▸ **Work to be completed**
Filter the records, keeping every line that has the string "ligne".

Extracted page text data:
====
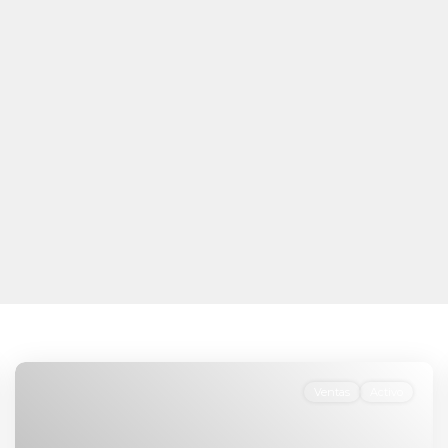
Ventas
Activo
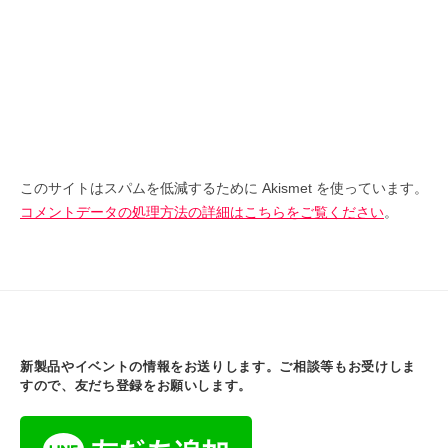
このサイトはスパムを低減するために Akismet を使っています。
コメントデータの処理方法の詳細はこちらをご覧ください
。
新製品やイベントの情報をお送りします。ご相談等もお受けしま
すので、友だち登録をお願いします。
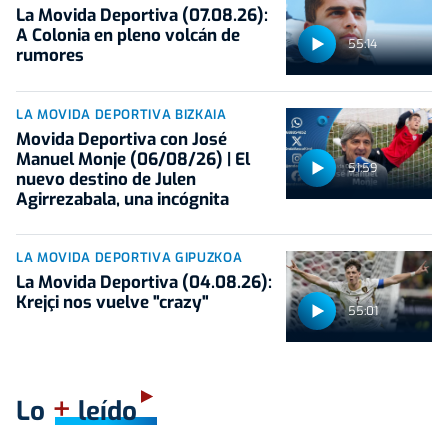
La Movida Deportiva (07.08.26):
A Colonia en pleno volcán de
55:14
rumores
LA MOVIDA DEPORTIVA BIZKAIA
Movida Deportiva con José
Manuel Monje (06/08/26) | El
51:59
nuevo destino de Julen
Agirrezabala, una incógnita
LA MOVIDA DEPORTIVA GIPUZKOA
La Movida Deportiva (04.08.26):
Krejçi nos vuelve "crazy"
55:01
+
Lo
leído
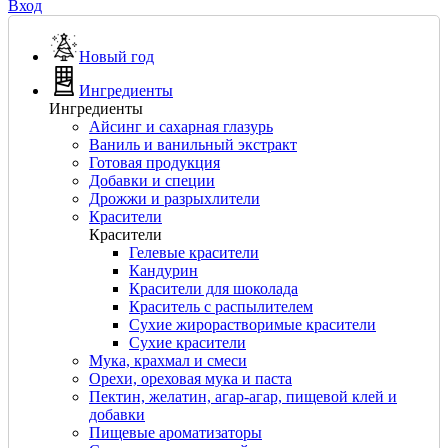
Вход
Новый год
Ингредиенты
Ингредиенты
Айсинг и сахарная глазурь
Ваниль и ванильный экстракт
Готовая продукция
Добавки и специи
Дрожжи и разрыхлители
Красители
Красители
Гелевые красители
Кандурин
Красители для шоколада
Краситель с распылителем
Сухие жирорастворимые красители
Сухие красители
Мука, крахмал и смеси
Орехи, ореховая мука и паста
Пектин, желатин, агар-агар, пищевой клей и
добавки
Пищевые ароматизаторы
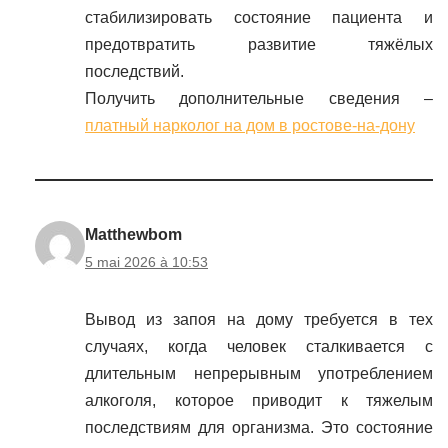
стабилизировать состояние пациента и
предотвратить развитие тяжёлых
последствий.
Получить дополнительные сведения –
платный нарколог на дом в ростове-на-дону
Matthewbom
5 mai 2026 à 10:53
Вывод из запоя на дому требуется в тех
случаях, когда человек сталкивается с
длительным непрерывным употреблением
алкоголя, которое приводит к тяжелым
последствиям для организма. Это состояние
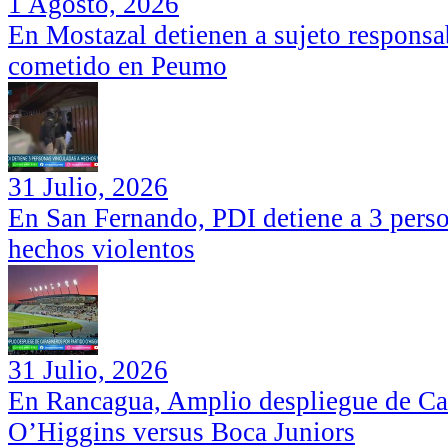
1 Agosto, 2026
En Mostazal detienen a sujeto responsa
cometido en Peumo
31 Julio, 2026
En San Fernando, PDI detiene a 3 perso
hechos violentos
31 Julio, 2026
En Rancagua, Amplio despliegue de Car
O’Higgins versus Boca Juniors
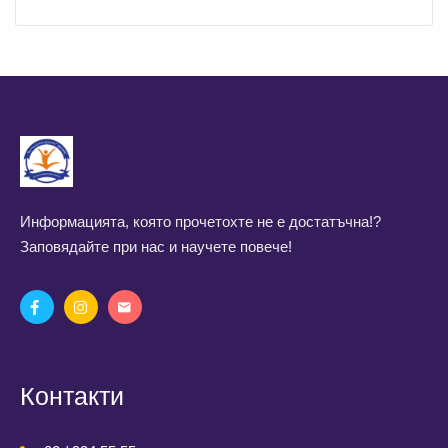
Информацията, която прочетохте не е достатъчна!?
Заповядайте при нас и научете повече!
Контакти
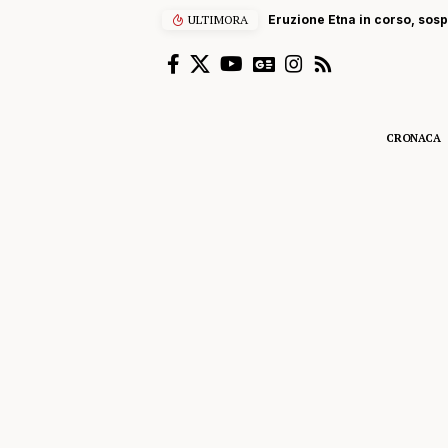
ULTIMORA
Eruzione Etna in corso, sospe
CRONACA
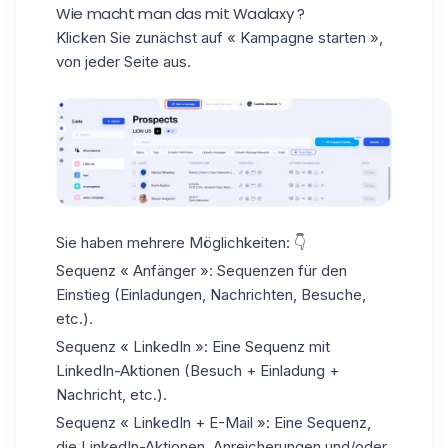
Wie macht man das mit Waalaxy ?
Klicken Sie zunächst auf
« Kampagne starten »
,
von jeder Seite aus.
Sie haben mehrere Möglichkeiten: 👇
Sequenz « Anfänger »
: Sequenzen für den
Einstieg (Einladungen, Nachrichten, Besuche,
etc.).
Sequenz « LinkedIn »
: Eine Sequenz mit
LinkedIn-Aktionen (Besuch + Einladung +
Nachricht, etc.).
Sequenz « LinkedIn + E-Mail »:
Eine Sequenz,
die LinkedIn-Aktionen, Anreicherungen und/oder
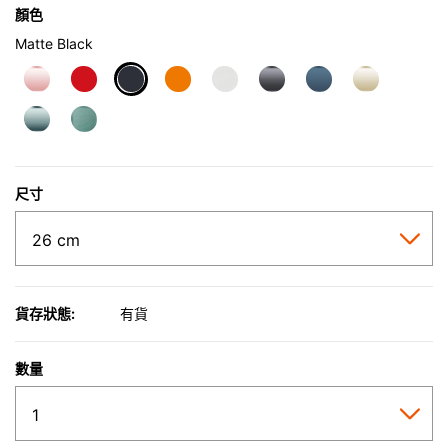
顏色
Matte Black
selected
尺寸
貨存狀態:
有貨
數量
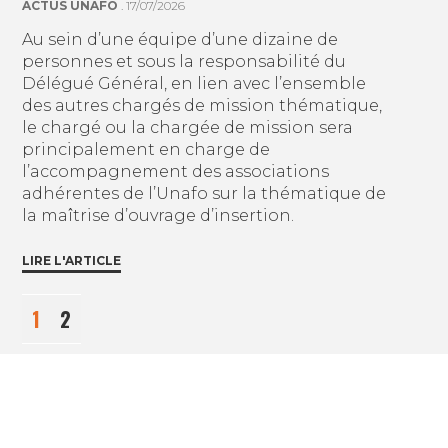
ACTUS UNAFO
. 17/07/2026
Au sein d’une équipe d’une dizaine de
personnes et sous la responsabilité du
Délégué Général, en lien avec l’ensemble
des autres chargés de mission thématique,
le chargé ou la chargée de mission sera
principalement en charge de
l’accompagnement des associations
adhérentes de l’Unafo sur la thématique de
la maîtrise d’ouvrage d’insertion.
LIRE L'ARTICLE
1
2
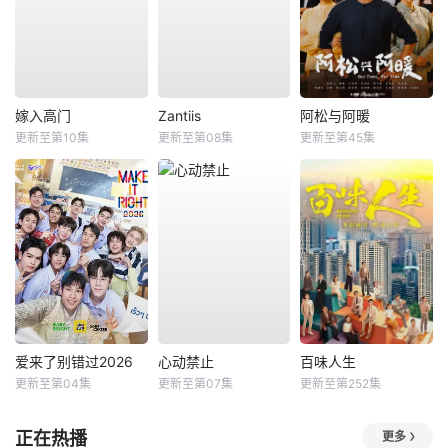
嫁入高门
Zantiis
阿松与阿暖
更新至第10集
更新至第08集
更新至第45集
爱来了别错过2026
心动禁止
百味人生
更新至第04集
更新至第07集
更新至第252集
正在热播
更多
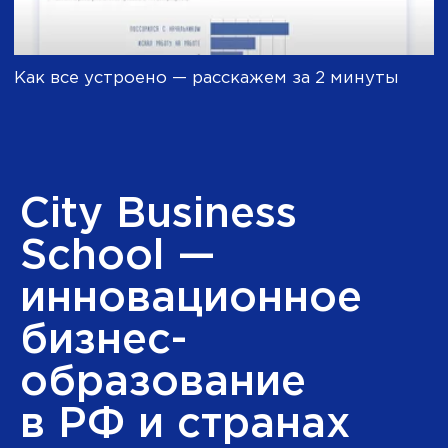
17 000+
Студентов проходят обучение в City
Business School ежегодно
> 18 лет
Команда школы работает
в сфере бизнес-образования
О нас пишут
Почему нам можно доверять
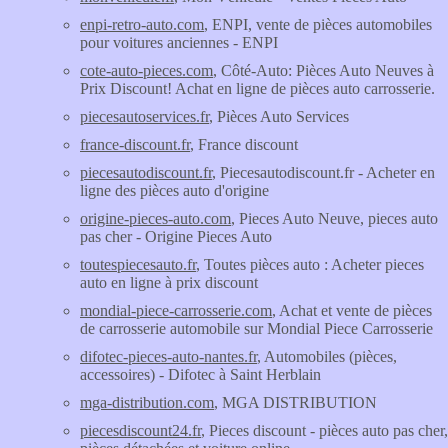
enpi-retro-auto.com
, ENPI, vente de pièces automobiles
pour voitures anciennes - ENPI
cote-auto-pieces.com
, Côté-Auto: Pièces Auto Neuves à
Prix Discount! Achat en ligne de pièces auto carrosserie.
piecesautoservices.fr
, Pièces Auto Services
france-discount.fr
, France discount
piecesautodiscount.fr
, Piecesautodiscount.fr - Acheter en
ligne des pièces auto d'origine
origine-pieces-auto.com
, Pieces Auto Neuve, pieces auto
pas cher - Origine Pieces Auto
toutespiecesauto.fr
, Toutes pièces auto : Acheter pieces
auto en ligne à prix discount
mondial-piece-carrosserie.com
, Achat et vente de pièces
de carrosserie automobile sur Mondial Piece Carrosserie
difotec-pieces-auto-nantes.fr
, Automobiles (pièces,
accessoires) - Difotec à Saint Herblain
mga-distribution.com
, MGA DISTRIBUTION
piecesdiscount24.fr
, Pieces discount - pièces auto pas cher,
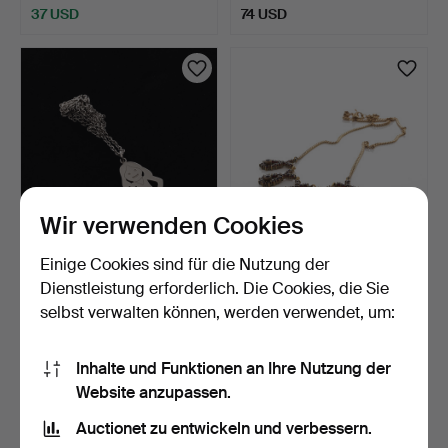
37 USD
74 USD
Wir verwenden Cookies
Einige Cookies sind für die Nutzung der
COLLIER mit Anhänger,
COLLIER, Vergoldetes
Sterlingsilber, Ital…
Sterlingsilber, Grana…
Dienstleistung erforderlich. Die Cookies, die Sie
4 Tage
4 Tage
selbst verwalten können, werden verwendet, um:
Schätzwert
4 Gebote
64 USD
50 USD
Inhalte und Funktionen an Ihre Nutzung der
Website anzupassen.
Auctionet zu entwickeln und verbessern.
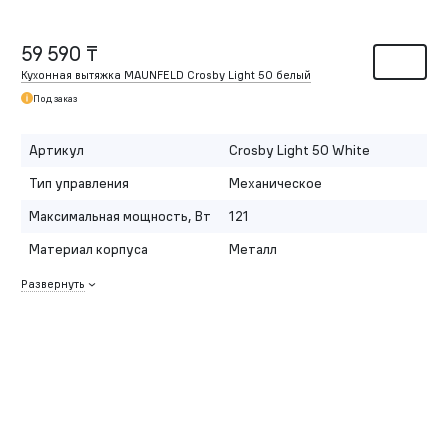
59 590 ₸
Кухонная вытяжка MAUNFELD Crosby Light 50 белый
Под заказ
Артикул
Crosby Light 50 White
Тип управления
Механическое
Максимальная мощность, Вт
121
Материал корпуса
Металл
Развернуть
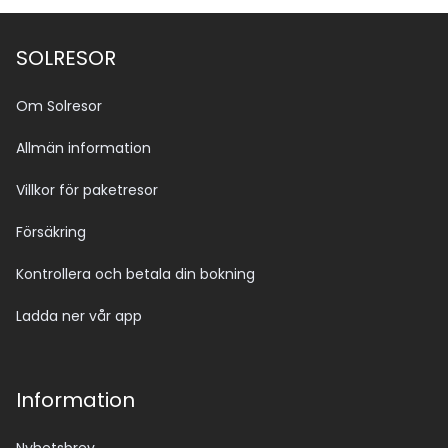
SOLRESOR
Om Solresor
Allmän information
Villkor för paketresor
Försäkring
Kontrollera och betala din bokning
Ladda ner vår app
Information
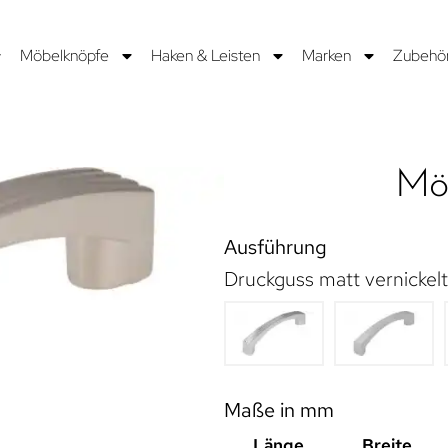
Möbelknöpfe
Haken & Leisten
Marken
Zubehö
Möb
Ausführung
Druckguss matt vernickelt
Maße in mm
Länge
Breite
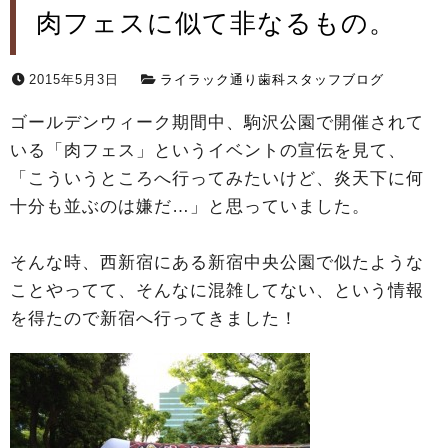
肉フェスに似て非なるもの。
2015年5月3日
ライラック通り歯科スタッフブログ
ゴールデンウィーク期間中、駒沢公園で開催されて
いる「肉フェス」というイベントの宣伝を見て、
「こういうところへ行ってみたいけど、炎天下に何
十分も並ぶのは嫌だ…」と思っていました。
そんな時、西新宿にある新宿中央公園で似たような
ことやってて、そんなに混雑してない、という情報
を得たので新宿へ行ってきました！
====
▸ **Written solution**
Prix Discount! Achat en ligne de pièces auto carrosserie.
ligne des pièces auto d'origine
auto en ligne à prix discount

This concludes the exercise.